(Beginning of WORKING DATA)

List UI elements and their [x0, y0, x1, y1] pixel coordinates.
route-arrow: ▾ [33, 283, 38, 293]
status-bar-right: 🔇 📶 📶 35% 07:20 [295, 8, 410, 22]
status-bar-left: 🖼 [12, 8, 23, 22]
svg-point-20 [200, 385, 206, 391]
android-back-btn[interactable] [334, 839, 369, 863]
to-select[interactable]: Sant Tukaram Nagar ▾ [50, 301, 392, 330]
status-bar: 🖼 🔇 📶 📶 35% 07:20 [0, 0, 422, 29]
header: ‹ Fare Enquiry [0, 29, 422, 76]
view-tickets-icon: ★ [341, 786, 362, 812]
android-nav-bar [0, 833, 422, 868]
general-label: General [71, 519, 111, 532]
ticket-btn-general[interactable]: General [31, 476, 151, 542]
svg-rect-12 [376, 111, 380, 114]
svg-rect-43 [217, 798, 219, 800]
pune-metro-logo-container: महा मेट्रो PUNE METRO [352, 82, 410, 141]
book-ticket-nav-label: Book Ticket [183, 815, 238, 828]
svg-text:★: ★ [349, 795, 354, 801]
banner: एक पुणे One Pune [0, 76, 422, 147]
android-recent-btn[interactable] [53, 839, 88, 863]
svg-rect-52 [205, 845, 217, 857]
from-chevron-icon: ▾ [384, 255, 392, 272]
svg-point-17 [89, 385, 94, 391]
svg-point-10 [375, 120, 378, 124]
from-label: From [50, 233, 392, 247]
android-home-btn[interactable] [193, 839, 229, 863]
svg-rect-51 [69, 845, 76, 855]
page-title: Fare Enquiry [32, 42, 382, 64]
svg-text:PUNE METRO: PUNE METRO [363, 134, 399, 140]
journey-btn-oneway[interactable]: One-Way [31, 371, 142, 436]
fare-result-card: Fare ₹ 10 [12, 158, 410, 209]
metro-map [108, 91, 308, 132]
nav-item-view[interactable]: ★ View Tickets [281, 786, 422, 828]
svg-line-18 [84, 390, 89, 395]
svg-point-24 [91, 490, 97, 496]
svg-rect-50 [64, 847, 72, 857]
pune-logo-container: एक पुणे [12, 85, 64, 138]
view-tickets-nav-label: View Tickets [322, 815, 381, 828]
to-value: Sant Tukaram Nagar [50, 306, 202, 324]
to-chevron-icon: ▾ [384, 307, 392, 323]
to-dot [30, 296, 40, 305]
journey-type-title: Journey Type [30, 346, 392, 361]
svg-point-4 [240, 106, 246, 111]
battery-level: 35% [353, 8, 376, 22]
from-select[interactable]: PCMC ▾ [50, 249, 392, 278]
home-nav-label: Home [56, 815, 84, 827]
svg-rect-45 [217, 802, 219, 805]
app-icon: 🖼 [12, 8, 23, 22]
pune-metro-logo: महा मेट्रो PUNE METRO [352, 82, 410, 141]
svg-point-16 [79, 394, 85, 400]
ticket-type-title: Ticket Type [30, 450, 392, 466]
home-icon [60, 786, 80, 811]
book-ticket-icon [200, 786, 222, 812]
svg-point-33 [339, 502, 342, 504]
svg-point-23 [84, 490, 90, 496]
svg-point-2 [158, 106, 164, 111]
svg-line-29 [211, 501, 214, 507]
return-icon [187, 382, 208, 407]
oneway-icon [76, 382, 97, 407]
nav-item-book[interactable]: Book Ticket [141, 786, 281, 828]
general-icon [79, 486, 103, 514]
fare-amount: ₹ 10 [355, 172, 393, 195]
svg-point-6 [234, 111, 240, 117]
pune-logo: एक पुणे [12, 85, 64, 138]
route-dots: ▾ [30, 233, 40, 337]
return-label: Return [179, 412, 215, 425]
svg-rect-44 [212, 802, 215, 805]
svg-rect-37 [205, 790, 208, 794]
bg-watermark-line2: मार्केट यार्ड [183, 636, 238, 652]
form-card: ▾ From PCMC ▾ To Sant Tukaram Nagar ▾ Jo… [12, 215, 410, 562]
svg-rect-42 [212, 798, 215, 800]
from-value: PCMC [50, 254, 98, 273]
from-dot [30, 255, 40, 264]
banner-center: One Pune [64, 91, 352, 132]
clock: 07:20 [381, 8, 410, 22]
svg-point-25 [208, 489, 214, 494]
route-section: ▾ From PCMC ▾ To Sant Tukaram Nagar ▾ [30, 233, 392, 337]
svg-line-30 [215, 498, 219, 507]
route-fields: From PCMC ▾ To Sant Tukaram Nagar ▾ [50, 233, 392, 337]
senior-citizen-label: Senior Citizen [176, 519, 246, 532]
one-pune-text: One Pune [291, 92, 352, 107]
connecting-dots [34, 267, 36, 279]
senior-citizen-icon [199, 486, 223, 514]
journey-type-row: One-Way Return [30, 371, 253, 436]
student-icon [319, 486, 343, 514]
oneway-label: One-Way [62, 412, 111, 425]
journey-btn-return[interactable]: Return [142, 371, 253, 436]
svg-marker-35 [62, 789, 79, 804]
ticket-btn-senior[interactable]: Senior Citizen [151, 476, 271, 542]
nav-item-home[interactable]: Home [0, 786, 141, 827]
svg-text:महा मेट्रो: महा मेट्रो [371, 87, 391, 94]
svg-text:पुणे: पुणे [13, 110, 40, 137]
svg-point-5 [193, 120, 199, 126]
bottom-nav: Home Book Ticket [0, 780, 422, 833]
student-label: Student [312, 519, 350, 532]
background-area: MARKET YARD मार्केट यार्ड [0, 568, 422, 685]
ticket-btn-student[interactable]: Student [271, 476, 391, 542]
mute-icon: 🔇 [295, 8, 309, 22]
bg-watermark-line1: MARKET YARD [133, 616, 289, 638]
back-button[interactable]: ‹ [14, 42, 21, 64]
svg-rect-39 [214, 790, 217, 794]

(End of WORKING DATA)

◆ **WHAT YOU HAVE TO DO**
Without any change, reproduce the data in full.

◆ **ANSWER BOX**
List UI elements and their [x0, y0, x1, y1] pixel coordinates.
route-arrow: ▾ [33, 283, 38, 293]
status-bar-right: 🔇 📶 📶 35% 07:20 [295, 8, 410, 22]
status-bar-left: 🖼 [12, 8, 23, 22]
svg-point-20 [200, 385, 206, 391]
android-back-btn[interactable] [334, 839, 369, 863]
to-select[interactable]: Sant Tukaram Nagar ▾ [50, 301, 392, 330]
status-bar: 🖼 🔇 📶 📶 35% 07:20 [0, 0, 422, 29]
header: ‹ Fare Enquiry [0, 29, 422, 76]
view-tickets-icon: ★ [341, 786, 362, 812]
android-nav-bar [0, 833, 422, 868]
general-label: General [71, 519, 111, 532]
ticket-btn-general[interactable]: General [31, 476, 151, 542]
svg-rect-12 [376, 111, 380, 114]
svg-rect-43 [217, 798, 219, 800]
pune-metro-logo-container: महा मेट्रो PUNE METRO [352, 82, 410, 141]
book-ticket-nav-label: Book Ticket [183, 815, 238, 828]
svg-text:★: ★ [349, 795, 354, 801]
banner: एक पुणे One Pune [0, 76, 422, 147]
android-recent-btn[interactable] [53, 839, 88, 863]
svg-rect-52 [205, 845, 217, 857]
from-chevron-icon: ▾ [384, 255, 392, 272]
svg-point-17 [89, 385, 94, 391]
svg-point-10 [375, 120, 378, 124]
from-label: From [50, 233, 392, 247]
android-home-btn[interactable] [193, 839, 229, 863]
svg-rect-51 [69, 845, 76, 855]
page-title: Fare Enquiry [32, 42, 382, 64]
svg-text:PUNE METRO: PUNE METRO [363, 134, 399, 140]
journey-btn-oneway[interactable]: One-Way [31, 371, 142, 436]
fare-result-card: Fare ₹ 10 [12, 158, 410, 209]
metro-map [108, 91, 308, 132]
nav-item-view[interactable]: ★ View Tickets [281, 786, 422, 828]
svg-line-18 [84, 390, 89, 395]
svg-point-24 [91, 490, 97, 496]
svg-rect-50 [64, 847, 72, 857]
pune-logo-container: एक पुणे [12, 85, 64, 138]
view-tickets-nav-label: View Tickets [322, 815, 381, 828]
to-value: Sant Tukaram Nagar [50, 306, 202, 324]
to-chevron-icon: ▾ [384, 307, 392, 323]
to-dot [30, 296, 40, 305]
journey-type-title: Journey Type [30, 346, 392, 361]
svg-point-4 [240, 106, 246, 111]
battery-level: 35% [353, 8, 376, 22]
from-select[interactable]: PCMC ▾ [50, 249, 392, 278]
home-nav-label: Home [56, 815, 84, 827]
svg-rect-45 [217, 802, 219, 805]
app-icon: 🖼 [12, 8, 23, 22]
pune-metro-logo: महा मेट्रो PUNE METRO [352, 82, 410, 141]
svg-point-16 [79, 394, 85, 400]
ticket-type-title: Ticket Type [30, 450, 392, 466]
home-icon [60, 786, 80, 811]
book-ticket-icon [200, 786, 222, 812]
svg-point-33 [339, 502, 342, 504]
svg-point-23 [84, 490, 90, 496]
svg-point-2 [158, 106, 164, 111]
svg-line-29 [211, 501, 214, 507]
return-icon [187, 382, 208, 407]
oneway-icon [76, 382, 97, 407]
nav-item-book[interactable]: Book Ticket [141, 786, 281, 828]
general-icon [79, 486, 103, 514]
fare-amount: ₹ 10 [355, 172, 393, 195]
svg-point-6 [234, 111, 240, 117]
pune-logo: एक पुणे [12, 85, 64, 138]
route-dots: ▾ [30, 233, 40, 337]
return-label: Return [179, 412, 215, 425]
svg-rect-44 [212, 802, 215, 805]
svg-rect-37 [205, 790, 208, 794]
bg-watermark-line2: मार्केट यार्ड [183, 636, 238, 652]
form-card: ▾ From PCMC ▾ To Sant Tukaram Nagar ▾ Jo… [12, 215, 410, 562]
svg-rect-42 [212, 798, 215, 800]
from-value: PCMC [50, 254, 98, 273]
from-dot [30, 255, 40, 264]
banner-center: One Pune [64, 91, 352, 132]
clock: 07:20 [381, 8, 410, 22]
svg-point-25 [208, 489, 214, 494]
route-section: ▾ From PCMC ▾ To Sant Tukaram Nagar ▾ [30, 233, 392, 337]
svg-line-30 [215, 498, 219, 507]
route-fields: From PCMC ▾ To Sant Tukaram Nagar ▾ [50, 233, 392, 337]
senior-citizen-label: Senior Citizen [176, 519, 246, 532]
one-pune-text: One Pune [291, 92, 352, 107]
connecting-dots [34, 267, 36, 279]
senior-citizen-icon [199, 486, 223, 514]
journey-type-row: One-Way Return [30, 371, 253, 436]
student-icon [319, 486, 343, 514]
oneway-label: One-Way [62, 412, 111, 425]
journey-btn-return[interactable]: Return [142, 371, 253, 436]
svg-marker-35 [62, 789, 79, 804]
ticket-btn-senior[interactable]: Senior Citizen [151, 476, 271, 542]
nav-item-home[interactable]: Home [0, 786, 141, 827]
svg-text:महा मेट्रो: महा मेट्रो [371, 87, 391, 94]
svg-text:पुणे: पुणे [13, 110, 40, 137]
svg-point-5 [193, 120, 199, 126]
bottom-nav: Home Book Ticket [0, 780, 422, 833]
student-label: Student [312, 519, 350, 532]
background-area: MARKET YARD मार्केट यार्ड [0, 568, 422, 685]
ticket-btn-student[interactable]: Student [271, 476, 391, 542]
mute-icon: 🔇 [295, 8, 309, 22]
bg-watermark-line1: MARKET YARD [133, 616, 289, 638]
back-button[interactable]: ‹ [14, 42, 21, 64]
svg-rect-39 [214, 790, 217, 794]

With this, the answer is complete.